“There are no two words in the English language more harmful than ‘good job.'”
Early on in Whiplash, we hear the story of how Charlie Parker got his start on the fast track to musical greatness. He was a young kid, who thought he was already great, and when he fucked up in-front of an audience, star percussionist Jo Jones hurled a cymbal at his head, and he was laughed off stage. In the world of Jazz, this is seen as a pivotal moment, because Parker cited it as having ignited the fire inside him to practice 15 hours a day until he was truly one of the greatest saxophone players that ever lived. But, would there have ever been a Charlie Parker without that flying cymbal? Did Jo Jones go too far? Whiplash throws the proverbial cymbal at both J.K. Simmons and Miles Teller, daring them to be great, and proves that there is no such thing as “too far.”
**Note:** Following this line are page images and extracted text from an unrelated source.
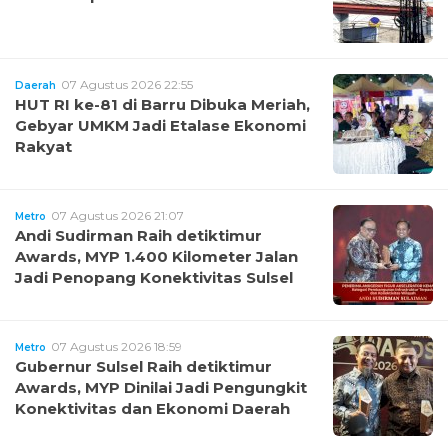
07 Agustus 2026 22:55
Daerah
HUT RI ke-81 di Barru Dibuka Meriah,
Gebyar UMKM Jadi Etalase Ekonomi
Rakyat
07 Agustus 2026 21:07
Metro
Andi Sudirman Raih detiktimur
Awards, MYP 1.400 Kilometer Jalan
Jadi Penopang Konektivitas Sulsel
07 Agustus 2026 18:59
Metro
Gubernur Sulsel Raih detiktimur
Awards, MYP Dinilai Jadi Pengungkit
Konektivitas dan Ekonomi Daerah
Based on the Sundance winning short film of the same name, Whiplash stars Miles Teller as Andrew Neiman, a jazz drummer student at a prestigious New York City musical conservatory. Andrew is rightfully motivated by a competitive spirit within the conservatory to be selected by the institutions most elite staff member Fletcher. To join his small group of the best studio jazz musicians in the school means being considered among the best in the country. Rightful motivation quickly spirals into unhealthy obsession, as Fletcher maniacally pushes Neiman to the most extreme limits by belittling and abusing him.
Director Damien Chazelle said that he “wanted to make a movie about music that felt like a war movie”, and to that extent he has succeed, because I felt just as tense in my theater seat as I would watching the most harrowing of war movies. Whiplash is unrelenting in its intensity, never pausing before upping the tempo to the next extreme. Any exhaling moment that the film does take, such as scenes were Andrew goes on a date, or he and Fletcher sit to have a light conversation, are quickly undone by the unflinching conquest to achieve musical perfection and greatness.
Chazelle economizes greatly, never adding scenes that feel out of place or fluffy. The majority of the film takes place within this isolated chamber of music, and it works perfectly to highlight the isolation that Neiman is living through. He has no friends other than his worried father with whom he occasionally goes to the movies with. This isolation is signaled through the opening shot, a slow tracking zoom of Neiman playing the drums all alone- and continues throughout the entire film.
The dynamic between Teller and Simmons is what truly carries this film. Miles Teller continually proves himself worthy of being considered among Hollywood’s most exciting prospects, and after Whiplash I won’t be surprised when he pops up in the next Scorsese or Spielberg film. This role could have easily been botched by a young actor that could not match the intensity that J.K. Simmons brings to the table. Simmons inflicts an air of anxiety from the first second we see him on screen and will have you gripping your armrests anytime Neiman is under his gaze. This is the best I’ve ever seen J.K. Simmons, particularly the way he is able to turn on a dime like some kind of maestro Jekyll & Hyde — in one moment completely soft and sympathetic and then in the same scene, turns into a viscous monster. At his worst, Simmons’ portrayal of Fletcher is reminiscent of Full Metal Jacket‘s Gunnery Sergeant Hartman. One particular seen involves Simmons playing a sort of shell game, switching out 3 drummers to play only a few seconds of drums each time, claiming in an instant that they are off tempo, over and over again — all just to torture Neiman, in what he claims is an effort to make him achieve greatness.
While most will rightfully be heralding Simmons as Whiplash‘s biggest asset, it is Teller who ultimately impresses the most. Chazelle presents most of the film in tight close ups of Andrew Neiman’s face, the majority of the time no words are even spoken to convey the tone of the scene — but with an apparent effortlessness Teller translates what he is suffering through to the audience without a word. Teller brought only an elementary understanding of rock drumming, but through training for the film, never once appears to not be drumming the way the music sounds — while this may be a feat of editing, there are plenty of wide shots involving very complicated drumming, and never for a second are you distracted by how he plays.
This film is more of a trifecta though, with Teller and Simons filling out the first two spots, it is also the music that carries Whiplash to the finish line. Featuring an original score by Justin Hurwitz with original big band competition pieces by Tim Simonec, the soundtrack is a delight all its own. Chazelle uses the music in a great way, where these beautiful jazz songs have you tapping your foot in one scene and then feeling like Jaws is about to strike in the next. The vacuum created by the lack of music in certain scenes also works amazingly to emphasize the loneliness and isolation of Andrew Neiman’s quest for greatness.
David Chazelle’s Whiplash is simply put, a masterpiece of performance anxiety. Filmed in only 19 days and submitted to Sundance after only 10 weeks of production, that hastiness is transferred to the audience as a sort of manic fever — making it the first truly must-see film of the year. Whiplash‘s unflinching electricity will have you so tense in your seat, when the credits roll the impact will leave you both inspired and sore for days to come.